[Data to use]
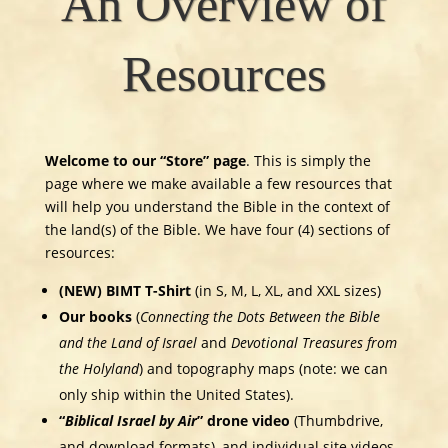
An Overview of
Resources
Welcome to our “Store” page
. This is simply the
page where we make available a few resources that
will help you understand the Bible in the context of
the land(s) of the Bible. We have four (4) sections of
resources:
(NEW) BIMT T-Shirt
(in S, M, L, XL, and XXL sizes)
Our books
(
Connecting the Dots Between the Bible
and the Land of Israel
and
Devotional Treasures from
the Holyland
) and topography maps (note: we can
only ship within the United States).
“
Biblical Israel by Air
” drone video
(Thumbdrive,
and download formats), and individual site videos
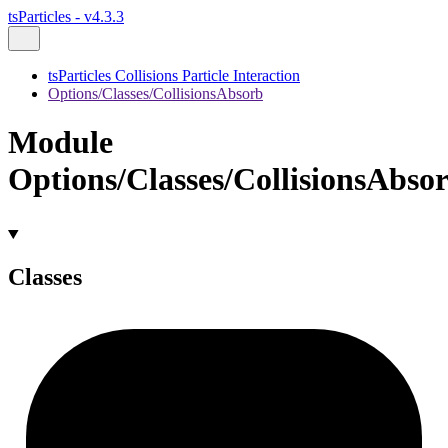
tsParticles - v4.3.3
tsParticles Collisions Particle Interaction
Options/Classes/CollisionsAbsorb
Module
Options/Classes/CollisionsAbso
Classes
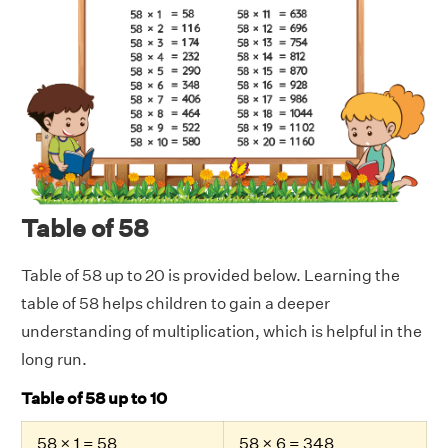
Table of 58
Table of 58 up to 20 is provided below. Learning the
table of 58 helps children to gain a deeper
understanding of multiplication, which is helpful in the
long run.
Table of 58 up to 10
58 × 1 = 58
58 × 6 = 348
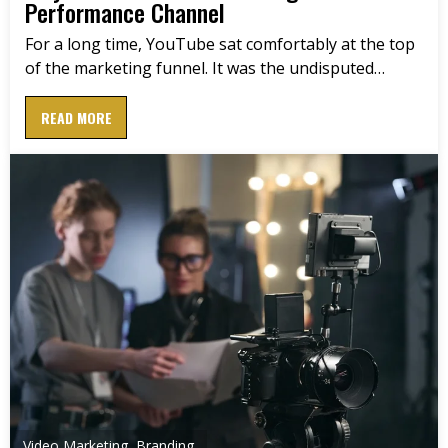
Performance Channel
For a long time, YouTube sat comfortably at the top
of the marketing funnel. It was the undisputed…
READ MORE
Video Marketing
,
Branding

[Task] When copying the listing, print each line exactly but leave out every picture.

[Output of the exercise]
An Overview of
Resources
Welcome to our “Store” page
. This is simply the
page where we make available a few resources that
will help you understand the Bible in the context of
the land(s) of the Bible. We have four (4) sections of
resources:
(NEW) BIMT T-Shirt
(in S, M, L, XL, and XXL sizes)
Our books
(
Connecting the Dots Between the Bible
and the Land of Israel
and
Devotional Treasures from
the Holyland
) and topography maps (note: we can
only ship within the United States).
“
Biblical Israel by Air
” drone video
(Thumbdrive,
and download formats), and individual site videos
tsParticles - v4.3.3
tsParticles Collisions Particle Interaction
Options/Classes/CollisionsAbsorb
Module
Options/Classes/CollisionsAbso
Classes
Table of 58
Table of 58 up to 20 is provided below. Learning the
table of 58 helps children to gain a deeper
understanding of multiplication, which is helpful in the
long run.
Table of 58 up to 10
58 × 1 = 58
58 × 6 = 348
Performance Channel
For a long time, YouTube sat comfortably at the top
of the marketing funnel. It was the undisputed…
READ MORE
Video Marketing
,
Branding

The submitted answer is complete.